Login System
From FiFormsWiki
FiForms offers a modular login system, with authentication classes that can be selected in the configuration. Up to FiForms version 1.1, FiForms has only offered one pre-built authentication module: HTTP Basic Authentication. We are in the process of designing a new, more advanced, and more secure login system which relies on cookies and a system of hashing, encryption, and key escrow to protect the authentication credentials.
Contents |
Authentication Modules Overview
Basic Authentication
FiForms Advanced Authentication
Development Notes
Just a place to keep notes about how we're implementing this thing.
Configuration Variables
- AUTH_SERVER
- AUTH_USER
- AUTH_PASSWORD
- AUTH_TIMEOUT
- AUTH_IPMATCH
Setup
MySQL has several logins with grants on the application data, for example:
- anonymous (with permission to read only usernames and encrypted session information)
- user (normal user logins, which vary by role. One mysql login corresponds to one role, with multiple applicaiton users able to use the same role)
- admin (admin, or root, user, with permission to modify user login info)
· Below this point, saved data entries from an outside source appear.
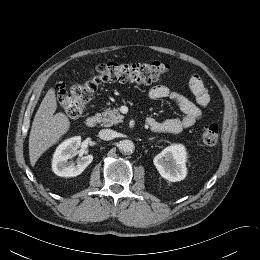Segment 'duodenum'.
Listing matches in <instances>:
<instances>
[{
    "label": "duodenum",
    "mask_w": 260,
    "mask_h": 260,
    "mask_svg": "<svg viewBox=\"0 0 260 260\" xmlns=\"http://www.w3.org/2000/svg\"><path fill=\"white\" fill-rule=\"evenodd\" d=\"M99 117L97 115H92V116H89L85 119V126L87 128H93L97 125V123L99 122Z\"/></svg>",
    "instance_id": "1"
}]
</instances>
FiForms maintains a separate user authentication database. Users are mapped to one or more roles within the application. Roles are mapped directly to a MySQL login username (as described above). However, the login password is not stored under the role: the MySQL username/password for each role is encrypted using a salted hash of the user login password. Without the login password, an offline attack on the FiForms user database will not reveal MySQL credentials. During login, a second, differently salted hash of the login password is used for a challenge-response authentication, to protect against passive network sniffing attacks. During the session, MySQL login credentials are re-encrypted using a temporary key, which is stored only in a browser cookie. Sessions can be locked to a single browser IP, and expired after a set time, or on logout (at which time credentials are completely forgotten).
Account Setup Behavior
- Administrator requests account setup form
- Server sends javascript setup form to client
- Server generates random enc_salt and auth_salt, sends to client
- Administrator enters:
- MySQL Username & Password (mysql_user, mysql_pass)
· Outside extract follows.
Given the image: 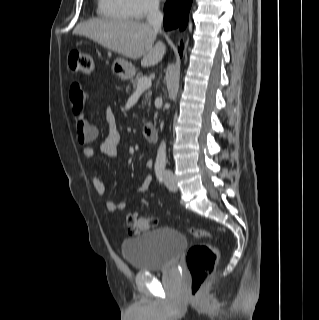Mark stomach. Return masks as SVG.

- New FiForms Admin Username: (user_name)
- New FiForms Admin Password (pass_text)
- Javascript:
- Password rules checked:
- At least 8 characters with characters from 3 of 4 categories: Uppercase, lowercase, digit, symbol
- enc_key = sha256(enc_salt+pass_text)
- auth_hash = sha256(auth_salt+pass_text)
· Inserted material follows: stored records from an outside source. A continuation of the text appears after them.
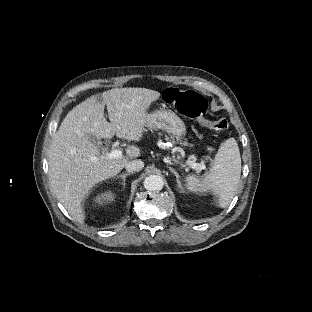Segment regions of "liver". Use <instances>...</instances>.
Returning <instances> with one entry per match:
<instances>
[{
	"instance_id": "1",
	"label": "liver",
	"mask_w": 312,
	"mask_h": 312,
	"mask_svg": "<svg viewBox=\"0 0 312 312\" xmlns=\"http://www.w3.org/2000/svg\"><path fill=\"white\" fill-rule=\"evenodd\" d=\"M91 96L68 112L50 144L48 175L50 185L59 202L74 220L84 224L82 201L99 182L116 176L128 158H100L99 149L90 141L97 138H118L139 141L145 130L150 104L160 93L146 88H114ZM107 106L110 122L104 117ZM130 158L140 156V149L129 146ZM92 156L99 161H91Z\"/></svg>"
}]
</instances>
- pass_text is reset, so is not transmitted to server
- user_name set to server
- Server Encrypts MySQL Credentials with enc_key
- $enc_data = encrypt(compress($data),$enc_key);
- $enc_hash = sha256($enc_data.$enc_key);
- Server stores:
- $user_name
- $enc_data
- $auth_hash
- $enc_hash
Login System Behavoir
- FiForms initiates a session
- FiForms sends user login form, asking for username
- User submits username
- FiForms Generates password form
- Queries username in user database
- Retrieves enc_salt, auth_salt
- If user is not found, generates enc_salt and auth_salt based on username, some secret server value
- Generates random auth_challenge
- Stores auth_challenge in session
- Sends username, enc_salt, auth_salt, auth_challenge in password request form
- User Enters Password pass_text
- Javascript:
- enc_key = sha256(enc_salt+pass_text)
- auth_response = sha256(sha256(auth_salt+pass_text)+auth_challenge)
- pass_text is cleared, not sent to server
- Server Side:
- FiForms compares auth_response with calculated_auth_response
- FiForms reads enc_data from database
- Uses enc_key as key to decrypt MySQL Credentials
- FiForms creates two session variable: a session ID and a session encryption key. Both variables are sent to the client as cookie(s)
- The server encrypts the MySQL credentials using the session encryption key, and stores them along with non-sensitive session information
- The server forgets the session encryption key between page requests.